Exercise description: Without any pictures, print the lines below from the one that has "Arte en Floresta" through the one that has "DEMİR MERDİVEN MODELLERİ", exactly and nothing else.

Material provided:

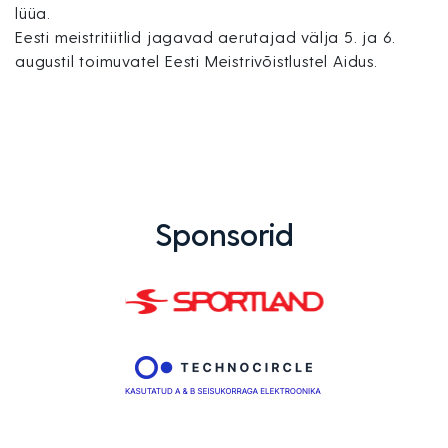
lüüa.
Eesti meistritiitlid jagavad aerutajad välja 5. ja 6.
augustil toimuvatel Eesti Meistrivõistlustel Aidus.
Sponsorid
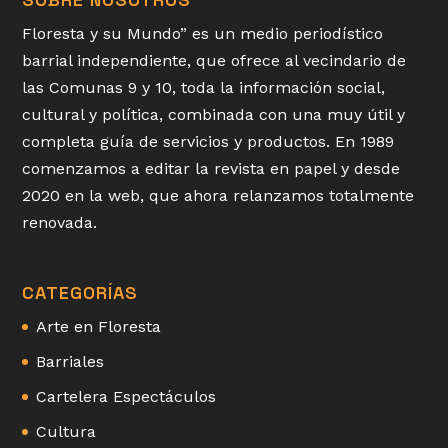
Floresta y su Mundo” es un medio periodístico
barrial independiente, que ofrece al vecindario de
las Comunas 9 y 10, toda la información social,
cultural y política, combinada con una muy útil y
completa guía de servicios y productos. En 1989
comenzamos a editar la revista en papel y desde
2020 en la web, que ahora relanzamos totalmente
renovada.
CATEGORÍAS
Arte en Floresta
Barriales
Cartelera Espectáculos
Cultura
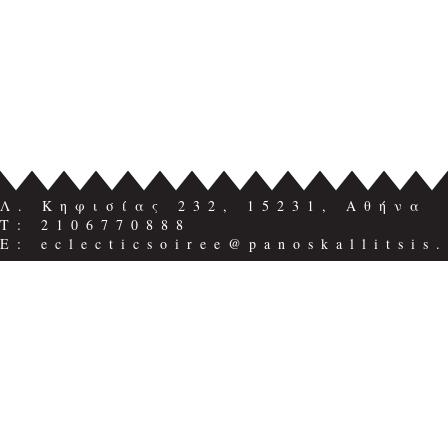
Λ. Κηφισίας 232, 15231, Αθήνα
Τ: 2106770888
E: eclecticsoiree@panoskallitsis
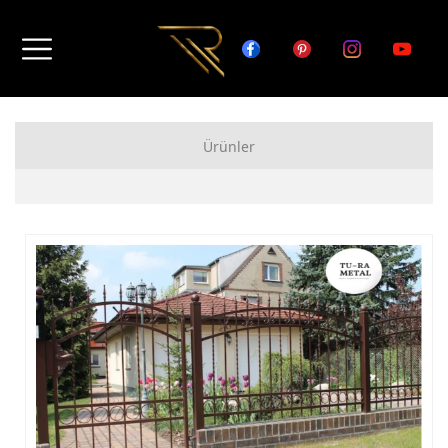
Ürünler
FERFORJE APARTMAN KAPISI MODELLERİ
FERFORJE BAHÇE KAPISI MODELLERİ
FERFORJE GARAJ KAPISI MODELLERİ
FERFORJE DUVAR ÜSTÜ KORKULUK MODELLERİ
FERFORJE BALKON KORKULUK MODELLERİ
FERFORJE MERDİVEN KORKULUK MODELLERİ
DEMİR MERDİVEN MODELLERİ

* * *

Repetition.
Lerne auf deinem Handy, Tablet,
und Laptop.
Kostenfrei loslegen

Result of this exercise:
Arte en Floresta
Barriales
Cartelera Espectáculos
Cultura
Λ. Κηφισίας 232, 15231, Αθήνα
Τ: 2106770888
E: eclecticsoiree@panoskallitsis
Ürünler
FERFORJE APARTMAN KAPISI MODELLERİ
FERFORJE BAHÇE KAPISI MODELLERİ
FERFORJE GARAJ KAPISI MODELLERİ
FERFORJE DUVAR ÜSTÜ KORKULUK MODELLERİ
FERFORJE BALKON KORKULUK MODELLERİ
FERFORJE MERDİVEN KORKULUK MODELLERİ
DEMİR MERDİVEN MODELLERİ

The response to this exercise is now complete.